Don’t let this happen to you. Whether you are like me and have a bunch of guns or just have one or two, you need to practice with everything you have. Try to run every gun you have enough that you become intimately familiar with its fit and function. Don’t wait till competition or worse a life or death situation to realize you should have been training with your guns more!

Happy Hunting!

Berge Avesian

Gun: An American Conversation (wrap up)

For the month of April, the news outlet MLive and other outlets around the country, ran a program called “Guns: An American Conversation”. The idea behind this project was to get people communicating about gun violence, and entertain possible solutions. The framework was to remain respectful, give well-reasoned answers or stances, and, again, remain respectful. If we could take away different perspectives and different stances, then we would become closer to finding solutions.

Keep and Bear, LLC instructor Don Alley was one of those chosen to be a part of this conversation.
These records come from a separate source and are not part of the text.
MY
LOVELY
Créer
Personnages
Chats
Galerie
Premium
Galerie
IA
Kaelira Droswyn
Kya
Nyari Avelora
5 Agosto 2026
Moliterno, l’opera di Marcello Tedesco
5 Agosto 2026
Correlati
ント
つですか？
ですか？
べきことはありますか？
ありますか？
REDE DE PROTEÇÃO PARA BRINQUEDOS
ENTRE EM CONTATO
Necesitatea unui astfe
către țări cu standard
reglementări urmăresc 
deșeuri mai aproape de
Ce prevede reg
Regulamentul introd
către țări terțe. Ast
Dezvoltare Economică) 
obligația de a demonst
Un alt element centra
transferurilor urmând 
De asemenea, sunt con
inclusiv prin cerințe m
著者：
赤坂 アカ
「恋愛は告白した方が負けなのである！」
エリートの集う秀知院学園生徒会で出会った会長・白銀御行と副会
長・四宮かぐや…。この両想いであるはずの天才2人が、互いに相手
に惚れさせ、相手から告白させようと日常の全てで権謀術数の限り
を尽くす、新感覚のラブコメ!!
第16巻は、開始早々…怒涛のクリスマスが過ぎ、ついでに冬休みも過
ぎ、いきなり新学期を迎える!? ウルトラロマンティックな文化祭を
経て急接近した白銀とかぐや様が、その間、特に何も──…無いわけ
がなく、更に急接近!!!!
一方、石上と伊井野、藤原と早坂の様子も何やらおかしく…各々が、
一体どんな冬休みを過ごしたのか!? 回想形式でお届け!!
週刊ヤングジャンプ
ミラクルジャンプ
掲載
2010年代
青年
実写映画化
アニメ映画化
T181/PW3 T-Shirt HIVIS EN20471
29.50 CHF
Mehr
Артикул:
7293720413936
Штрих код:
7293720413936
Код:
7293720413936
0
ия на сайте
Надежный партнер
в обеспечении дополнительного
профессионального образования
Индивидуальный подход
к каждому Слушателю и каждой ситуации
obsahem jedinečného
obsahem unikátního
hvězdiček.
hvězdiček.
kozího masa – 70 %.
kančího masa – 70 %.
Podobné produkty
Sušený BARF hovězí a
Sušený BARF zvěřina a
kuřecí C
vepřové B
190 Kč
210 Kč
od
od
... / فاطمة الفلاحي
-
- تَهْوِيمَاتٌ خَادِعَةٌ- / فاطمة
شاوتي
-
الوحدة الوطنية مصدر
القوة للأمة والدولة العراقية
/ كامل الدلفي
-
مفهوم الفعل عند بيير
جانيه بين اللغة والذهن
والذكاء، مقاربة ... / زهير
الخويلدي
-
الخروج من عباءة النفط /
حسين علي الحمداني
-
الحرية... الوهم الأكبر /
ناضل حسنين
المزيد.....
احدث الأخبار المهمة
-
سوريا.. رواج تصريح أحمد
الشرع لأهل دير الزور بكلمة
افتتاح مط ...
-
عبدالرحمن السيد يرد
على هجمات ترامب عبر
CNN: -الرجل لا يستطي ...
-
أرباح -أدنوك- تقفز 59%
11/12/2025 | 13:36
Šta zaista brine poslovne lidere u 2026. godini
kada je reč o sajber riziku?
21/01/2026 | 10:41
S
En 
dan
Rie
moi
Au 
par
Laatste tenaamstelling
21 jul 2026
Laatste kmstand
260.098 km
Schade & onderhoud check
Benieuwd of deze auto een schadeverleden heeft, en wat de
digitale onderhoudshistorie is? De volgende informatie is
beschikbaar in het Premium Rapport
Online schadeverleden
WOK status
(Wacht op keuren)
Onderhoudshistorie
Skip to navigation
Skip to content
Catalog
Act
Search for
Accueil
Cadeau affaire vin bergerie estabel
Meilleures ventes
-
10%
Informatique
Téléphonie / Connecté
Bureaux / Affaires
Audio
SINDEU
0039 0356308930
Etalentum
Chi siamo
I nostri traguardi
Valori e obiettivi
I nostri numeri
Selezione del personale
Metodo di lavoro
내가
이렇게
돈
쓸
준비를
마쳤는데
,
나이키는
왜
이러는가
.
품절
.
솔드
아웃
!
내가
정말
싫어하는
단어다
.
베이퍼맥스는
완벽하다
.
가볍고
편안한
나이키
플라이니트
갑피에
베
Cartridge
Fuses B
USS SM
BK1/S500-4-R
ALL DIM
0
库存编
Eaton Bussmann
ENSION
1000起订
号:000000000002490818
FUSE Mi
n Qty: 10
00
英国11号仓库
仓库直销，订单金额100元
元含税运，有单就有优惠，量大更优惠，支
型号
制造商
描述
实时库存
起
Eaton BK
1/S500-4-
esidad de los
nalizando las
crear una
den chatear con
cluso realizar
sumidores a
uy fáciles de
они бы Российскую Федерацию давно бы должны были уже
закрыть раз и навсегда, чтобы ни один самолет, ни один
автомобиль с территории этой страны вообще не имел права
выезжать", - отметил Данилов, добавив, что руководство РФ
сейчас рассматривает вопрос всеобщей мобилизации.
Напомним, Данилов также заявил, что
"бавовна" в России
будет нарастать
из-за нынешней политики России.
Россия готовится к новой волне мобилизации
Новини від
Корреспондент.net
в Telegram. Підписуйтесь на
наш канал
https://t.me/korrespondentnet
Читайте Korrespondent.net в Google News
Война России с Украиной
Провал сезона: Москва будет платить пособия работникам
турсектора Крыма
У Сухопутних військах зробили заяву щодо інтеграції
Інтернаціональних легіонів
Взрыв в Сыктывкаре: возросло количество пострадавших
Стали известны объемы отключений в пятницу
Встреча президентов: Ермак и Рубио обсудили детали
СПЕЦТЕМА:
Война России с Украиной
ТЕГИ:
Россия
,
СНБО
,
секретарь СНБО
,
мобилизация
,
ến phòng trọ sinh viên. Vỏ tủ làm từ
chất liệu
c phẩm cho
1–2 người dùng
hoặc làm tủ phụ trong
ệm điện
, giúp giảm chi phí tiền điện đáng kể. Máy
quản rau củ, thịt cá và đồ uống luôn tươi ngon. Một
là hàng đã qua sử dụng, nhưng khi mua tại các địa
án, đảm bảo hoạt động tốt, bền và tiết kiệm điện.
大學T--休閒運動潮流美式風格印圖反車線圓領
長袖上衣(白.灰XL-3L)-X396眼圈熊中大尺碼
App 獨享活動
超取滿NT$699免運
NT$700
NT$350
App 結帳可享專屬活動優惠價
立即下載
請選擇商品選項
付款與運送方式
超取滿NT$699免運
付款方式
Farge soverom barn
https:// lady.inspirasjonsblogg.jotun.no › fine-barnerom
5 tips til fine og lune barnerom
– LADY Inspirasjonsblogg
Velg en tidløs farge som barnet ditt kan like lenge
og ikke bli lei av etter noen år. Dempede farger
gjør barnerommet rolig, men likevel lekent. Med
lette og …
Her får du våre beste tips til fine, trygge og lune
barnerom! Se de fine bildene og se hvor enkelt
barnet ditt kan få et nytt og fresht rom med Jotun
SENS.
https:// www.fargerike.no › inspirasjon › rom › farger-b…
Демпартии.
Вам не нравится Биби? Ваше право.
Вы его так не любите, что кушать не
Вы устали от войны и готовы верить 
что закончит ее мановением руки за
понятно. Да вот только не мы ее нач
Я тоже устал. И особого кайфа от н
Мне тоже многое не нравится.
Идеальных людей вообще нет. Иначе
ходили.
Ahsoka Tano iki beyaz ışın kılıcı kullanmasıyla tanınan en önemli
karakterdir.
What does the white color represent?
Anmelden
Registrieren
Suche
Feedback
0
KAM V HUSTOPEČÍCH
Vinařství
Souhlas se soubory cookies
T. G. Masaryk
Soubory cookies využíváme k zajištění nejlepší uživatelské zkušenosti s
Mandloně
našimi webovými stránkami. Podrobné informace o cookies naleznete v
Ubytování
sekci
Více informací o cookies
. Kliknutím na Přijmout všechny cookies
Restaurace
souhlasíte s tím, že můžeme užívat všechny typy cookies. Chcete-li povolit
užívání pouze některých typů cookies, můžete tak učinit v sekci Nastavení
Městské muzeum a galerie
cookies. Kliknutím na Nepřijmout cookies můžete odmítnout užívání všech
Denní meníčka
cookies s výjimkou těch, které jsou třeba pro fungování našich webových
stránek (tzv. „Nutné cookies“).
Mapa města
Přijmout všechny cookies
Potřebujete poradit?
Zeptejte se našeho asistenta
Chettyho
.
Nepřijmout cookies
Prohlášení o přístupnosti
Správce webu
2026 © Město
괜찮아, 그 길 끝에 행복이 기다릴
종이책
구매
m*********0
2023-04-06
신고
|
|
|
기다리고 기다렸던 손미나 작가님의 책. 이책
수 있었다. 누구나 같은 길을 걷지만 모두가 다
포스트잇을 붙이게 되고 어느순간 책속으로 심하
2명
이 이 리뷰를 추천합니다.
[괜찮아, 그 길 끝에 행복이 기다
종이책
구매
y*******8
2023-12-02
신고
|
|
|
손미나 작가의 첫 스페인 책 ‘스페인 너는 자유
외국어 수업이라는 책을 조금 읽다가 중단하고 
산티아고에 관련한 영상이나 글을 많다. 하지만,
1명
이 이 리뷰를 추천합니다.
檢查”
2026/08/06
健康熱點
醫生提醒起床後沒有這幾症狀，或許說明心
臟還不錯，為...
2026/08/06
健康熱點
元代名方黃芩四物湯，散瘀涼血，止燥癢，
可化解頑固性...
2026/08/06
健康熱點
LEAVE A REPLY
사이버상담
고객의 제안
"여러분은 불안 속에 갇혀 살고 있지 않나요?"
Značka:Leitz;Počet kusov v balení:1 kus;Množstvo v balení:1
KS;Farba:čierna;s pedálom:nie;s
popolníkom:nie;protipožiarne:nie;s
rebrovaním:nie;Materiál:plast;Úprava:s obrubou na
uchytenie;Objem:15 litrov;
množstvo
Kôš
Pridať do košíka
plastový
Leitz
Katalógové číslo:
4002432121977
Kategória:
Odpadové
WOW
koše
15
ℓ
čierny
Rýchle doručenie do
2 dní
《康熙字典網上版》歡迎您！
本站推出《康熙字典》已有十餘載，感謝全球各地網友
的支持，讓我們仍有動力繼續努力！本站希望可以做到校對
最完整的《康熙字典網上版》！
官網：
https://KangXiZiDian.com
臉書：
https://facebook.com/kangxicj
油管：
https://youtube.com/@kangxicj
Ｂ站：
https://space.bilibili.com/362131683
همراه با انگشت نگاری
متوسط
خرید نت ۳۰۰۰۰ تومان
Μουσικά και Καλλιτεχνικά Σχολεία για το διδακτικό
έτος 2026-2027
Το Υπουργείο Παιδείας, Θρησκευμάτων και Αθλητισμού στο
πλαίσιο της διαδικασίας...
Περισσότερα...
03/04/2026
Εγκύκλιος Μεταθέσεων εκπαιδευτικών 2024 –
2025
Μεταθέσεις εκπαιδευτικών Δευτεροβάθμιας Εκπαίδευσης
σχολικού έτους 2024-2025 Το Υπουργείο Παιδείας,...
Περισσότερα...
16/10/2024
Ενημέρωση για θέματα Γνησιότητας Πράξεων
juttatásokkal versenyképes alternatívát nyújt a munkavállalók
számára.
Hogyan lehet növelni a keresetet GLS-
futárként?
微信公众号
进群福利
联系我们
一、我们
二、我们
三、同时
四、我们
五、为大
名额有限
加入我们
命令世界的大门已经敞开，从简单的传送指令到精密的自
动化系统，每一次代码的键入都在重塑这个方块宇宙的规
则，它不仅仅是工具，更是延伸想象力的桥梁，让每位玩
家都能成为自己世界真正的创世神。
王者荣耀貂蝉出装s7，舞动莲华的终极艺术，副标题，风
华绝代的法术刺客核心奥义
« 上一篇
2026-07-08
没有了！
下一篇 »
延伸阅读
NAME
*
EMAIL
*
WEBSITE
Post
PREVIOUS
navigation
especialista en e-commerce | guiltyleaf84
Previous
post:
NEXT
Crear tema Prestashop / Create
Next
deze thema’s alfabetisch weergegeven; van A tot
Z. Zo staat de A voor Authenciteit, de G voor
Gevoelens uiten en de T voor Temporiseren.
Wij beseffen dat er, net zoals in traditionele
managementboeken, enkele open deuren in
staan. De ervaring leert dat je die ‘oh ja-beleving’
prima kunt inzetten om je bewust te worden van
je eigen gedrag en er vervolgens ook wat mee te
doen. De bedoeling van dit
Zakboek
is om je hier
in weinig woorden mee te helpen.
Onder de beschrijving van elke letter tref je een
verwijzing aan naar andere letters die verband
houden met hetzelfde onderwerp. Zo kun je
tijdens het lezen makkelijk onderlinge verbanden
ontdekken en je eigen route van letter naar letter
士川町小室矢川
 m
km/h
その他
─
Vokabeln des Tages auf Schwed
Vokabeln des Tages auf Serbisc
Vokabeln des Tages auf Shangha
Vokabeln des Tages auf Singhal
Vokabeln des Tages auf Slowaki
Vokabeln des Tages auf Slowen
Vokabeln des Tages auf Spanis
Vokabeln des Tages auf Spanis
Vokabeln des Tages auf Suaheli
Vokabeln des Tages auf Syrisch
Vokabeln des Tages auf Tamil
The group consisted of about 150 people total from around the country, with viewpoints spanning the spectrum of gun rights and gun violence. While the participants weren’t 100% respectful at all times, and were sometimes steadfast in their beliefs (Don included), the month long conversation certainly didn’t devolve to the typical Facebook vitriol so common elsewhere. In that, at least, the program was a success. Here is Don’s experience.

Initial thoughts

My initial thoughts, admittedly, was that a media outlet was setting up a group to reinforce via echo-chamber that gun rights were collectively granted, alterable, negotiable, and therefore were readily adjustable via consensus. At the very worst, I figured I’d end up being a lightning rod for individual rights by questioning what authority others had over my rights. (As my involvement in the project continued, I discovered that there were certainly those that held that exact viewpoint).

Guidelines for expectations of discourse were provide, which were easy enough to follow should discussion remain fact based, purpose-driven, and earnestly looking for answers.

The beginning

The month long session dove right in, somewhat predictably. There were many anti-gun people eager to make a difference by proposing ideas that they thought would reduce firearm related violence. These tended to trample the Second Amendment, and those proposing these ideas were alright with that.

There was more than a few members that made it clear that any law, any regulation, or any disqualifier to owning arms was more than acceptable to them. If an idea resulted in any firearm being banned, confiscated, or not for sale, they were clearly for it.

Conversely, there were other members who held the opposite viewpoint. Firearm ownership was an inherent right of a free people, and others do not have the authority to alter it. Anti-gunners were quick to point out that because infringement is currently occurring, that infringement is OK.

There were many in the middle, who were either unaware of the nature of a ‘right’, or felt that reasonable limits were acceptable. These people were, ultimately my target audience for conversation, and wanted to delve more deeply into this neutral/unfamiliar conscientious to understand and relate to them better. Fortunately, the best way to show the end-game of an anti-gun stance is to simply ask more questions. With a few leading questions, the motive becomes clear: control over others. Here were some more observations…

The ‘reasonable restrictions’ argument (part 1)

Anti-gunners use the notion that ‘reasonable restrictions’ are allowed by government to safeguard the public peace. Once the authority to restrict is thus established, they argue it’s just a matter of where those restrictions lie, and ‘we all’ get a say in that. There are a number of issues with this approach.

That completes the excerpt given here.